[[ Available records, beginning ]]

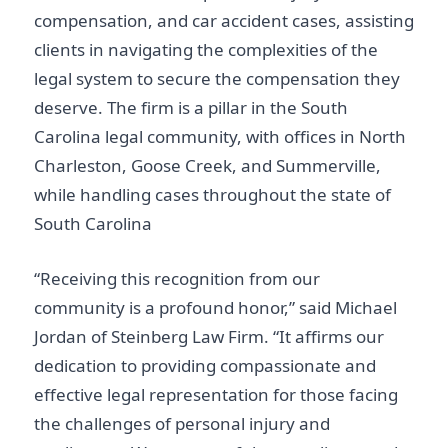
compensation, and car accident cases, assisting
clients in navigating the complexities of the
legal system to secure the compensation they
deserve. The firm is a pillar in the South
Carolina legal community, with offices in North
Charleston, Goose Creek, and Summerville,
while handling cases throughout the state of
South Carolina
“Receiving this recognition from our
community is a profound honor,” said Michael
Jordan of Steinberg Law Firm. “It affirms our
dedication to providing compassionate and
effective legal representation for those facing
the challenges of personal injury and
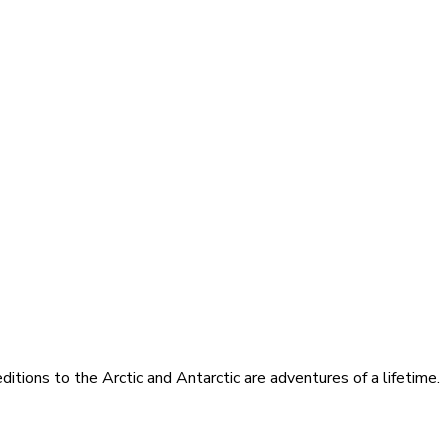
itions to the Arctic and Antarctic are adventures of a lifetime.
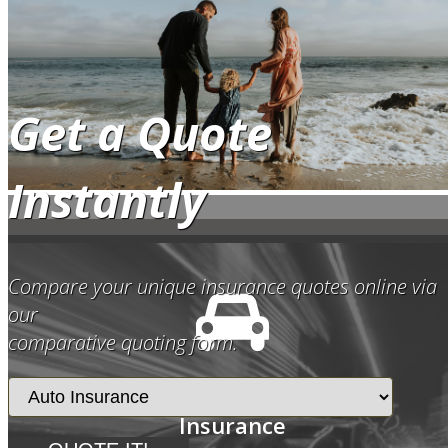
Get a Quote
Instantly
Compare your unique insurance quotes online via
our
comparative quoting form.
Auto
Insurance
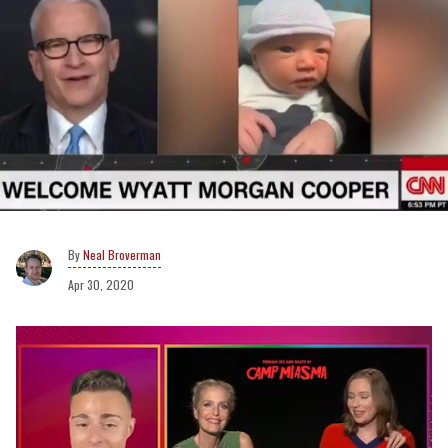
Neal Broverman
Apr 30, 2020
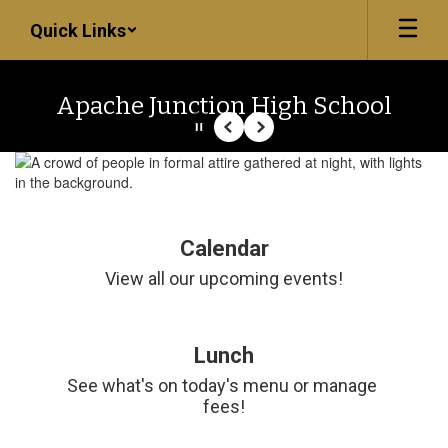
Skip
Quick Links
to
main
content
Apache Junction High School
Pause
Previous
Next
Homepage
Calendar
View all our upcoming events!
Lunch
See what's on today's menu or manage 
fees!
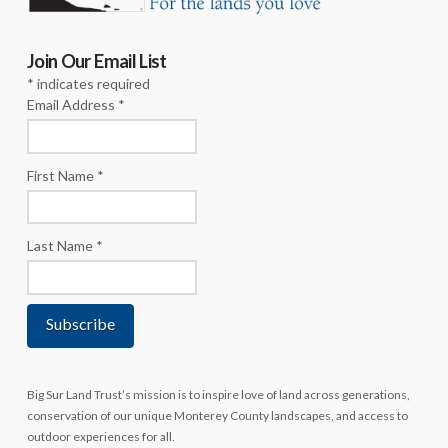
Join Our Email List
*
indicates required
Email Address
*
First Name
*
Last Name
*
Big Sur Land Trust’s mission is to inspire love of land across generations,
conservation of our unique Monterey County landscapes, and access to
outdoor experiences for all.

[[ Available records, end ]]
[[ Available records, beginning ]]

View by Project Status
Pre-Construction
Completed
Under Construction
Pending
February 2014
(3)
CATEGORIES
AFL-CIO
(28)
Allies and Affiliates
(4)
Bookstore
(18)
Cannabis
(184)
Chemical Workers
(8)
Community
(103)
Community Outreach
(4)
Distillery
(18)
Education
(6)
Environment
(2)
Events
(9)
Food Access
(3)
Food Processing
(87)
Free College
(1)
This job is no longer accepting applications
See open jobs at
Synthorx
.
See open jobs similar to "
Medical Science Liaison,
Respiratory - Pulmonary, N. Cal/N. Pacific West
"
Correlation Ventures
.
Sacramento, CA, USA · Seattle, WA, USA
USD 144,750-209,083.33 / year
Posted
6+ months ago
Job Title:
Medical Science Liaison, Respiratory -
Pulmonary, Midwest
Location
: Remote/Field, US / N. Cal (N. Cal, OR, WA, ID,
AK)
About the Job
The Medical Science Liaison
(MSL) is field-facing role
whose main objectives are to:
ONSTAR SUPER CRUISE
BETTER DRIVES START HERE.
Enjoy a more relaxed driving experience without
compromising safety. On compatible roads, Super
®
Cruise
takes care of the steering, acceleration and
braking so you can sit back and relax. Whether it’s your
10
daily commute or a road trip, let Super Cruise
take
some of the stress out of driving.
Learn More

[[ Available records, end ]]

[Assignment] Return a copy of each line in the records above that has "Carolina" in it.

[Output for this exercise]
Carolina legal community, with offices in North
South Carolina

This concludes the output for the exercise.